(Record extracts):
=== Begin Enclosure ===
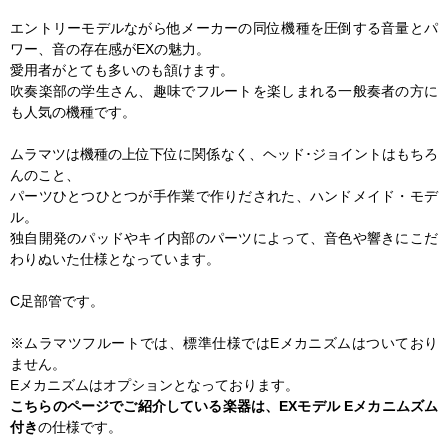
エントリーモデルながら他メーカーの同位機種を圧倒する音量とパ
ワー、音の存在感がEXの魅力。
愛用者がとても多いのも頷けます。
吹奏楽部の学生さん、趣味でフルートを楽しまれる一般奏者の方に
も人気の機種です。
ムラマツは機種の上位下位に関係なく、ヘッド･ジョイントはもちろ
んのこと、
パーツひとつひとつが手作業で作りだされた、ハンドメイド・モデ
ル。
独自開発のパッドやキイ内部のパーツによって、音色や響きにこだ
わりぬいた仕様となっています。
C足部管です。
※ムラマツフルートでは、標準仕様ではEメカニズムはついており
ません。
Eメカニズムはオプションとなっております。
こちらのページでご紹介している楽器は、EXモデル Eメカニムズム
付き
の仕様です。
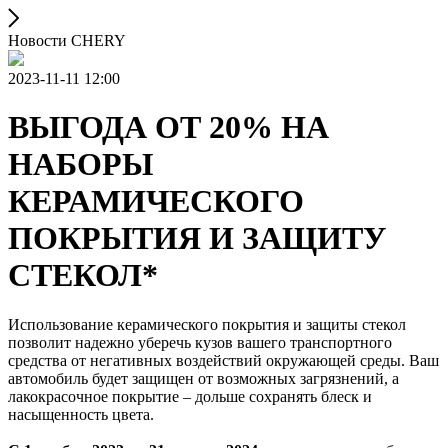
Новости CHERY
2023-11-11 12:00
ВЫГОДА ОТ 20% НА
НАБОРЫ
КЕРАМИЧЕСКОГО
ПОКРЫТИЯ И ЗАЩИТУ
СТЕКОЛ*
Использование керамического покрытия и защиты стекол
позволит надежно уберечь кузов вашего транспортного
средства от негативных воздействий окружающей среды. Ваш
автомобиль будет защищен от возможных загрязнений, а
лакокрасочное покрытие – дольше сохранять блеск и
насыщенность цвета.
=== End Enclosure ===
(Instructions for the task): Repeat the preceding records exactly but drop the images.

(Task output):
エントリーモデルながら他メーカーの同位機種を圧倒する音量とパ
ワー、音の存在感がEXの魅力。
愛用者がとても多いのも頷けます。
吹奏楽部の学生さん、趣味でフルートを楽しまれる一般奏者の方に
も人気の機種です。
ムラマツは機種の上位下位に関係なく、ヘッド･ジョイントはもちろ
んのこと、
パーツひとつひとつが手作業で作りだされた、ハンドメイド・モデ
ル。
独自開発のパッドやキイ内部のパーツによって、音色や響きにこだ
わりぬいた仕様となっています。
C足部管です。
※ムラマツフルートでは、標準仕様ではEメカニズムはついており
ません。
Eメカニズムはオプションとなっております。
こちらのページでご紹介している楽器は、EXモデル Eメカニムズム
付き
の仕様です。
Новости CHERY
2023-11-11 12:00
ВЫГОДА ОТ 20% НА
НАБОРЫ
КЕРАМИЧЕСКОГО
ПОКРЫТИЯ И ЗАЩИТУ
СТЕКОЛ*
Использование керамического покрытия и защиты стекол
позволит надежно уберечь кузов вашего транспортного
средства от негативных воздействий окружающей среды. Ваш
автомобиль будет защищен от возможных загрязнений, а
лакокрасочное покрытие – дольше сохранять блеск и
насыщенность цвета.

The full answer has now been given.